== YOUR GOAL ==
Each line of the records below needs repeating exactly. Skip the pictures.

== DATA TO EXAMINE ==
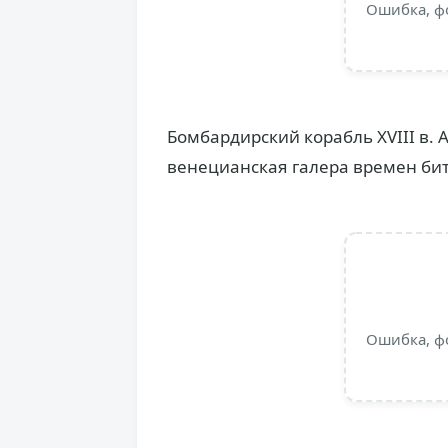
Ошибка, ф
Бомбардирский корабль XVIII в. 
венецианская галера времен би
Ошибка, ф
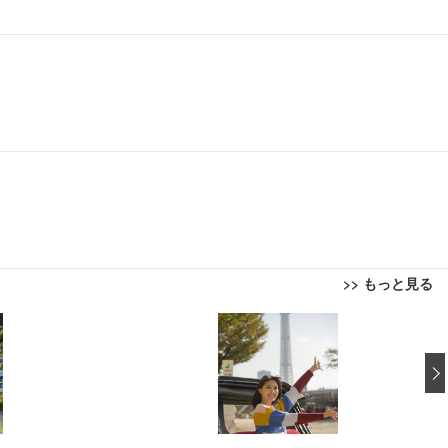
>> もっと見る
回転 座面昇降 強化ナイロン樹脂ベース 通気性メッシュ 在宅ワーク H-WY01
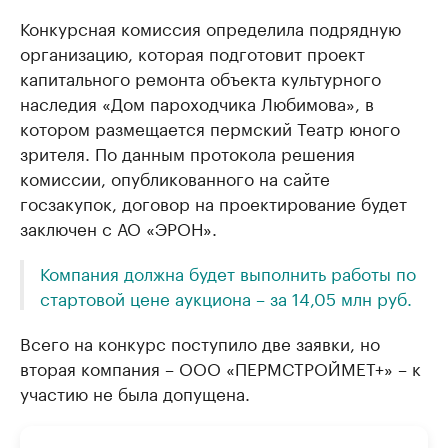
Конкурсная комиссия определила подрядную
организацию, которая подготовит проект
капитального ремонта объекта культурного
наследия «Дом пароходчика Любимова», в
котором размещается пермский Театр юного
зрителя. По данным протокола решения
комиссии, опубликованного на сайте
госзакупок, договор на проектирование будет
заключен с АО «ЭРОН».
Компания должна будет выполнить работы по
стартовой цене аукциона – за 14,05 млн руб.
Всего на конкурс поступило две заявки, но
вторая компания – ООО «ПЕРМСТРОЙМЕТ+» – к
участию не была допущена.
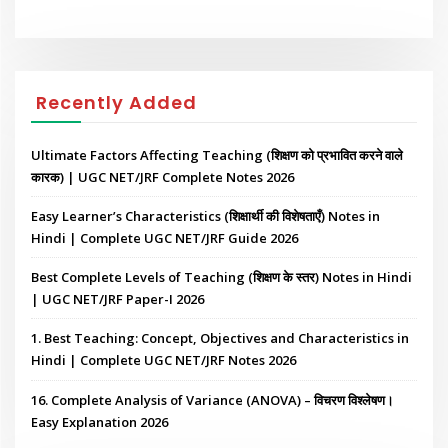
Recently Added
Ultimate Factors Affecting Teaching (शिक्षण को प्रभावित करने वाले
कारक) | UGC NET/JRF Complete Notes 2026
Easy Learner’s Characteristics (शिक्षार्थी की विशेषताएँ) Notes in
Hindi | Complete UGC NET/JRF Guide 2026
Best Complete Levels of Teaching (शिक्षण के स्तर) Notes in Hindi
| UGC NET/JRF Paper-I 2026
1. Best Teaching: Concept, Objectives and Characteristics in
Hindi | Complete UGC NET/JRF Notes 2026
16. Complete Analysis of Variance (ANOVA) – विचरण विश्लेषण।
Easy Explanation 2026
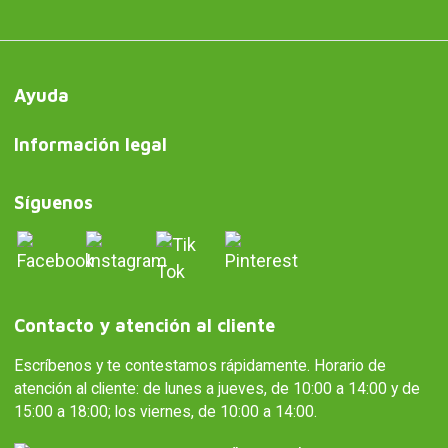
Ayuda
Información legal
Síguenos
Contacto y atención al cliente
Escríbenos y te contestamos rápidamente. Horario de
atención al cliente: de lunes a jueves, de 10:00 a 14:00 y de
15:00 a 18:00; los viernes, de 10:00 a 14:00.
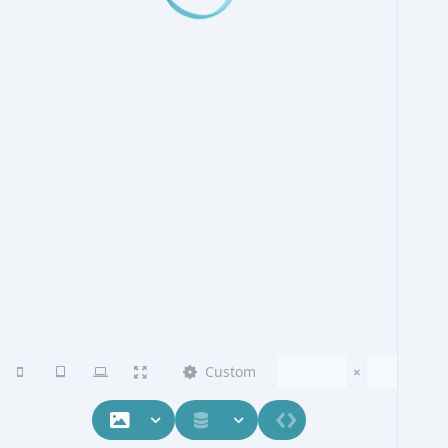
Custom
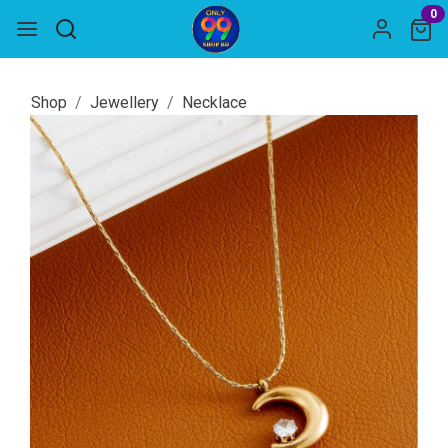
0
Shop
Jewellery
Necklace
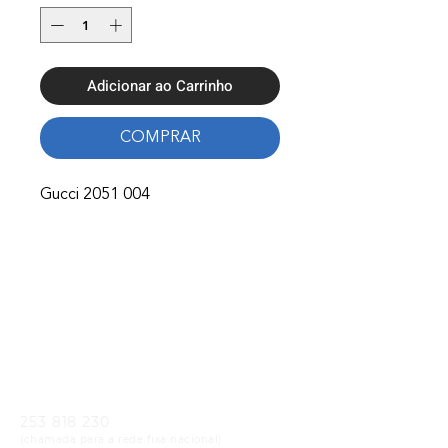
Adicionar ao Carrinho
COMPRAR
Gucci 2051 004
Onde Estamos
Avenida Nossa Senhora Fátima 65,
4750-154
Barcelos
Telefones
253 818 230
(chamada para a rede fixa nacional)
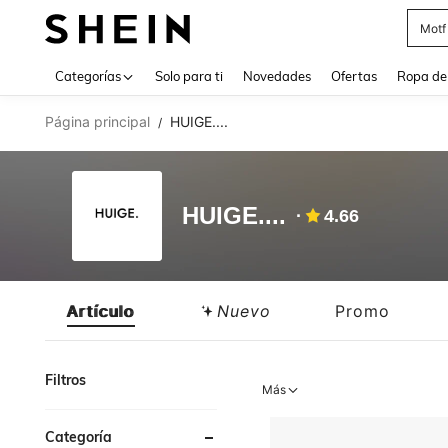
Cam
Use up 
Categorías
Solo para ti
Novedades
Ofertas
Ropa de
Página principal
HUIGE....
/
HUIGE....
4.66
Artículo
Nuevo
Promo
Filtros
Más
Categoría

== ANSWER AREA ==
Ошибка, ф
Бомбардирский корабль XVIII в. 
венецианская галера времен би
Ошибка, ф
>> もっと見る
回転 座面昇降 強化ナイロン樹脂ベース 通気性メッシュ 在宅ワーク H-WY01
Конкурсная комиссия определила подрядную
организацию, которая подготовит проект
капитального ремонта объекта культурного
наследия «Дом пароходчика Любимова», в
котором размещается пермский Театр юного
зрителя. По данным протокола решения
комиссии, опубликованного на сайте
госзакупок, договор на проектирование будет
заключен с АО «ЭРОН».
Компания должна будет выполнить работы по
стартовой цене аукциона – за 14,05 млн руб.
Всего на конкурс поступило две заявки, но
вторая компания – ООО «ПЕРМСТРОЙМЕТ+» – к
участию не была допущена.
Recently Added
Ultimate Factors Affecting Teaching (शिक्षण को प्रभावित करने वाले
कारक) | UGC NET/JRF Complete Notes 2026
Easy Learner’s Characteristics (शिक्षार्थी की विशेषताएँ) Notes in
Hindi | Complete UGC NET/JRF Guide 2026
Best Complete Levels of Teaching (शिक्षण के स्तर) Notes in Hindi
| UGC NET/JRF Paper-I 2026
1. Best Teaching: Concept, Objectives and Characteristics in
Hindi | Complete UGC NET/JRF Notes 2026
16. Complete Analysis of Variance (ANOVA) – विचरण विश्लेषण।
Easy Explanation 2026
Ayuda
Información legal
Síguenos
Contacto y atención al cliente
Escríbenos y te contestamos rápidamente. Horario de
atención al cliente: de lunes a jueves, de 10:00 a 14:00 y de
15:00 a 18:00; los viernes, de 10:00 a 14:00.
Custom
0
Shop
Jewellery
Necklace
Adicionar ao Carrinho
COMPRAR
Gucci 2051 004
Onde Estamos
Avenida Nossa Senhora Fátima 65,
4750-154
Barcelos
Telefones
253 818 230
(chamada para a rede fixa nacional)
Cam
Use up 
Categorías
Solo para ti
Novedades
Ofertas
Ropa de
Página principal
HUIGE....
/
HUIGE....
4.66
Artículo
Nuevo
Promo
Filtros
Más
Categoría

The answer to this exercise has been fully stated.